● What is being asked
Below is a block of entries; repeat exactly the lines starting at the line that contains "Privacy Policy" and ending at the line that contains "Programma esteso", both included.

● Task data

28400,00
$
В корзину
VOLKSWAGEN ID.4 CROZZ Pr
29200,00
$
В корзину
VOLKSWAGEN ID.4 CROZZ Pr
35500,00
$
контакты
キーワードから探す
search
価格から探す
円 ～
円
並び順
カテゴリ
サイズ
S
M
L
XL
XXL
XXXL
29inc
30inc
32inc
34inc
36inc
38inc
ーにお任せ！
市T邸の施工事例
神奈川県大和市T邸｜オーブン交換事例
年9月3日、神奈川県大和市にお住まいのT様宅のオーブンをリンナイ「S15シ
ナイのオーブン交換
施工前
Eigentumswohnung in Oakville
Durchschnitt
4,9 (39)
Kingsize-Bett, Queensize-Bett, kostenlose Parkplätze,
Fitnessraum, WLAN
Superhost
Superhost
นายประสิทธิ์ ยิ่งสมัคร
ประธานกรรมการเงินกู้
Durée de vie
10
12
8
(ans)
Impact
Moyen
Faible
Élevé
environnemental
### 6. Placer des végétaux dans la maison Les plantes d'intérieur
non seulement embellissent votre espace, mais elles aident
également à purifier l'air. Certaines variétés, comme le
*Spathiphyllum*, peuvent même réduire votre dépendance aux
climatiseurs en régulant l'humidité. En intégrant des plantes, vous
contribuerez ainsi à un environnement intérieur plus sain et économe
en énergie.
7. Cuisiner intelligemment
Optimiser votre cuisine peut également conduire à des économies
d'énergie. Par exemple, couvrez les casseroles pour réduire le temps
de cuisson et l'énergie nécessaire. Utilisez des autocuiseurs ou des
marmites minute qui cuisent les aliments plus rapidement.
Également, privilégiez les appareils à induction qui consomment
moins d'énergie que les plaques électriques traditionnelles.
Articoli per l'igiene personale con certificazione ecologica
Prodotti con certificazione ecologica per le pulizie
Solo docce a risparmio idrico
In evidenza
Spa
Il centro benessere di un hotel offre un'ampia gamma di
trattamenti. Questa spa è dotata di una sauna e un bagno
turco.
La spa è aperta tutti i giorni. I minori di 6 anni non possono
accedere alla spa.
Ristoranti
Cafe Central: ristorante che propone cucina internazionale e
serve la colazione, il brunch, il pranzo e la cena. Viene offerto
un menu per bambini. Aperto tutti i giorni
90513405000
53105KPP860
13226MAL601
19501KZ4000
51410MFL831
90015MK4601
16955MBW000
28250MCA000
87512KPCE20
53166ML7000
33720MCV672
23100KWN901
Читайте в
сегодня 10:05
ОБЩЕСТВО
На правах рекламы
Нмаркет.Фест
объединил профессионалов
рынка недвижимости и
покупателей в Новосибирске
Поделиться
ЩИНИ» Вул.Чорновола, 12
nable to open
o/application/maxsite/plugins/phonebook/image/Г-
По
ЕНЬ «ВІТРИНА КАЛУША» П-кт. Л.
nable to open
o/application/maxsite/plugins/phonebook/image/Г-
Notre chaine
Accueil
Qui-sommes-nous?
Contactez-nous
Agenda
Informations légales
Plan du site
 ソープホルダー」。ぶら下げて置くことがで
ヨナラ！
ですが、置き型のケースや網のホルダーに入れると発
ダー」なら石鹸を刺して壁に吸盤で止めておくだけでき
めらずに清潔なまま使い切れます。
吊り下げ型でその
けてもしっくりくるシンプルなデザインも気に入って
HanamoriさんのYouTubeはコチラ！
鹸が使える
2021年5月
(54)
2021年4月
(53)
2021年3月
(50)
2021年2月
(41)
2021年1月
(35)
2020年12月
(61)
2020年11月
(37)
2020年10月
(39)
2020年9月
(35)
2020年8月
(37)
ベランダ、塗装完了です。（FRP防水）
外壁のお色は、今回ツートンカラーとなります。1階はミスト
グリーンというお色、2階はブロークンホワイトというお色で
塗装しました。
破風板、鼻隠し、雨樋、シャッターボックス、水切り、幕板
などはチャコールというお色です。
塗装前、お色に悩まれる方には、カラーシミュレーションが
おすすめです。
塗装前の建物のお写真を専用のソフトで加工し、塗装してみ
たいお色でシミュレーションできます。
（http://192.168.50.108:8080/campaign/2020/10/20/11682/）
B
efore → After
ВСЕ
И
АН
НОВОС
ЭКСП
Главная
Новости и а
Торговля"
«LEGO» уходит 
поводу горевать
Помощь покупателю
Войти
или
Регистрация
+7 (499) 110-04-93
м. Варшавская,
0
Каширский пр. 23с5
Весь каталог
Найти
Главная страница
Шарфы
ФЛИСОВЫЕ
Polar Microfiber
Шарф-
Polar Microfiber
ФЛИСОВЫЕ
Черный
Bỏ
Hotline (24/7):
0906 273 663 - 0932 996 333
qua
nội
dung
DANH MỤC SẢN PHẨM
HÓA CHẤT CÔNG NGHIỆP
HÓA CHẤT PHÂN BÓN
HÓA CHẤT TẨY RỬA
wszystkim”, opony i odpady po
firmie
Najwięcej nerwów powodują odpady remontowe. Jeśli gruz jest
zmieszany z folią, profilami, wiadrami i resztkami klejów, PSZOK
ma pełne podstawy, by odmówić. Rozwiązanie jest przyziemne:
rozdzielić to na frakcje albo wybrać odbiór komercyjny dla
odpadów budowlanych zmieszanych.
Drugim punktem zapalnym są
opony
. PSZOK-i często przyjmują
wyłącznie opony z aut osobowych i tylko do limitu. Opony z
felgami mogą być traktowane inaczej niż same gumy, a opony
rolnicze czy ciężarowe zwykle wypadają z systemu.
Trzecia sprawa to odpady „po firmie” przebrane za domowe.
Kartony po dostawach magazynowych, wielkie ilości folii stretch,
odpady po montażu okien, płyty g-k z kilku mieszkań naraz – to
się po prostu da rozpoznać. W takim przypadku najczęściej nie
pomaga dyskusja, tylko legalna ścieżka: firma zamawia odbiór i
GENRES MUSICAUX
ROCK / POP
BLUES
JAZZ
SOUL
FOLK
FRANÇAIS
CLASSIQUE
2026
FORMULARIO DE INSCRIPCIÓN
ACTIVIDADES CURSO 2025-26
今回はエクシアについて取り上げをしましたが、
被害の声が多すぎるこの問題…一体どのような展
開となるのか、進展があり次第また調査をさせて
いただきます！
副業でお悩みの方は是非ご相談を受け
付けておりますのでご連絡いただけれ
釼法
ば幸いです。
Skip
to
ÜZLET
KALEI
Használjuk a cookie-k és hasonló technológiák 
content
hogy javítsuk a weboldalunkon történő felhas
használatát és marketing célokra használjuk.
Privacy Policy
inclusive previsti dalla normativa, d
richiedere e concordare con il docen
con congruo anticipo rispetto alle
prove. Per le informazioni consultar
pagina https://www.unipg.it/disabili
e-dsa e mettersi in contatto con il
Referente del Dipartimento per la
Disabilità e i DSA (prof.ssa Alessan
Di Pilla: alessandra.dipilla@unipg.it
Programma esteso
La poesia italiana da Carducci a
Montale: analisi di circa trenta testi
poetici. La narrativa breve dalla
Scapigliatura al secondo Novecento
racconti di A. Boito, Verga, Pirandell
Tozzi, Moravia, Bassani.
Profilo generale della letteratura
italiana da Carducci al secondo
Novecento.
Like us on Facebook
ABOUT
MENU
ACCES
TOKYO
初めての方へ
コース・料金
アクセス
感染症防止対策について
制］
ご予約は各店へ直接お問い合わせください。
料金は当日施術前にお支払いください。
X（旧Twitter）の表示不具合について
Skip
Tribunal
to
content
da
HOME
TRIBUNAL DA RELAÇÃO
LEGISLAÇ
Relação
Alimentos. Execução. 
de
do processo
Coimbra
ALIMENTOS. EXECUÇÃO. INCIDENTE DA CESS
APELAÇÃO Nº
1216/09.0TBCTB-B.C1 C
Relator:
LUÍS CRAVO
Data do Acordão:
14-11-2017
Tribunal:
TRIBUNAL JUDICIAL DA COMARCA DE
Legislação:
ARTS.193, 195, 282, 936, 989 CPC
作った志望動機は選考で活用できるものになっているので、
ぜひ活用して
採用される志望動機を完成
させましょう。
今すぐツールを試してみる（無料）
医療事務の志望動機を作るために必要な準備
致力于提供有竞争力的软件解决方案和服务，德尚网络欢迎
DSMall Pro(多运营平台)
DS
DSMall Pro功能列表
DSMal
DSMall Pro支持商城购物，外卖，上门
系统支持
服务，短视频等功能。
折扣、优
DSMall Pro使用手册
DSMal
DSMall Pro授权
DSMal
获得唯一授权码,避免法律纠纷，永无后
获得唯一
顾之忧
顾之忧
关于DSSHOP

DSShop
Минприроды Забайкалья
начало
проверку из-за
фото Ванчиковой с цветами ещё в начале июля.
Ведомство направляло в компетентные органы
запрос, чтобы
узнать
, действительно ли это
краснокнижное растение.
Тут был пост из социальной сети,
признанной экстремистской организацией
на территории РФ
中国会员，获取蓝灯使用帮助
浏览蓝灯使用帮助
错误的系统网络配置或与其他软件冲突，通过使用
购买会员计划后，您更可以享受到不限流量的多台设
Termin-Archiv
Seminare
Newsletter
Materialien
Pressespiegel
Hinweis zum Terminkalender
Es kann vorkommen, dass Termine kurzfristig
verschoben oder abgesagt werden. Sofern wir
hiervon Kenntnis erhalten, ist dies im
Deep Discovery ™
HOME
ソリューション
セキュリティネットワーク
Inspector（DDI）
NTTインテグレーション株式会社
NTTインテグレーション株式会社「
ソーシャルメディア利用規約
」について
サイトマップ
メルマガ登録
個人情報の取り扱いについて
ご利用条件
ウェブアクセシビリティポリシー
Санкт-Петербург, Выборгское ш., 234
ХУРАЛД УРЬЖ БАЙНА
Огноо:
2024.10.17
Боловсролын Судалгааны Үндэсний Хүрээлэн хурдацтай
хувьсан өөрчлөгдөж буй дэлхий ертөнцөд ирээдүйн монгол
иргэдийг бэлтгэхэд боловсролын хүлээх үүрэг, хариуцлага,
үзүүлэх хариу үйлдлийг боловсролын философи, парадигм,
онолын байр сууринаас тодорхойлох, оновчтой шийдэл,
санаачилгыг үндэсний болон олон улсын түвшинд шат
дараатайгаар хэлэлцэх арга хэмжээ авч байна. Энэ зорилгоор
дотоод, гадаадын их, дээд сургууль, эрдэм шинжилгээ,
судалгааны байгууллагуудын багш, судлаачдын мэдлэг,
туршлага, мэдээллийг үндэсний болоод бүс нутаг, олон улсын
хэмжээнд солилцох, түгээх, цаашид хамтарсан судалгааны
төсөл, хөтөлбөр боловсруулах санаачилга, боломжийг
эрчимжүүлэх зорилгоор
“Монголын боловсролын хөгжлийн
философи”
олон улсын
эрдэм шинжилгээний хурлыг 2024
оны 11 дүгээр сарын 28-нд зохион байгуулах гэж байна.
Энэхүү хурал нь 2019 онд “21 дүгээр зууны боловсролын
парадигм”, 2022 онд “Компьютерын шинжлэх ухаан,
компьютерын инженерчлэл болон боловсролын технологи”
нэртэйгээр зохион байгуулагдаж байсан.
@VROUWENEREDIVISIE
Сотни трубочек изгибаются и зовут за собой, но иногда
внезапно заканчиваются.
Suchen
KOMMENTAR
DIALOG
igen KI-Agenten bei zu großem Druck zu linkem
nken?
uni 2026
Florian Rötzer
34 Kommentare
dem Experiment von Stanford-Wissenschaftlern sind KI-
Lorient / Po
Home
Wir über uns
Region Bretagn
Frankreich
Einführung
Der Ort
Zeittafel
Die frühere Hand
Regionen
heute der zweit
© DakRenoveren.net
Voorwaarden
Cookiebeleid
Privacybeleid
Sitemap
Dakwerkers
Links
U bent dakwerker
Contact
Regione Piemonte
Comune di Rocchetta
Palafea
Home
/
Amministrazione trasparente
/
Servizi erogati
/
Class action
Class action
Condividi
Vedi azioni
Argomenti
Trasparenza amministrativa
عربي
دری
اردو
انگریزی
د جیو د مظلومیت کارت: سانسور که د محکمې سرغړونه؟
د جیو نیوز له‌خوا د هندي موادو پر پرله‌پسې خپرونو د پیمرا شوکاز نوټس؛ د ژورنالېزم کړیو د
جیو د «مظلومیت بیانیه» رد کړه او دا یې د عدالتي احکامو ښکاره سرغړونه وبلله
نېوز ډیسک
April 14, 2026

● Problem solution
Privacy Policy
inclusive previsti dalla normativa, d
richiedere e concordare con il docen
con congruo anticipo rispetto alle
prove. Per le informazioni consultar
pagina https://www.unipg.it/disabili
e-dsa e mettersi in contatto con il
Referente del Dipartimento per la
Disabilità e i DSA (prof.ssa Alessan
Di Pilla: alessandra.dipilla@unipg.it
Programma esteso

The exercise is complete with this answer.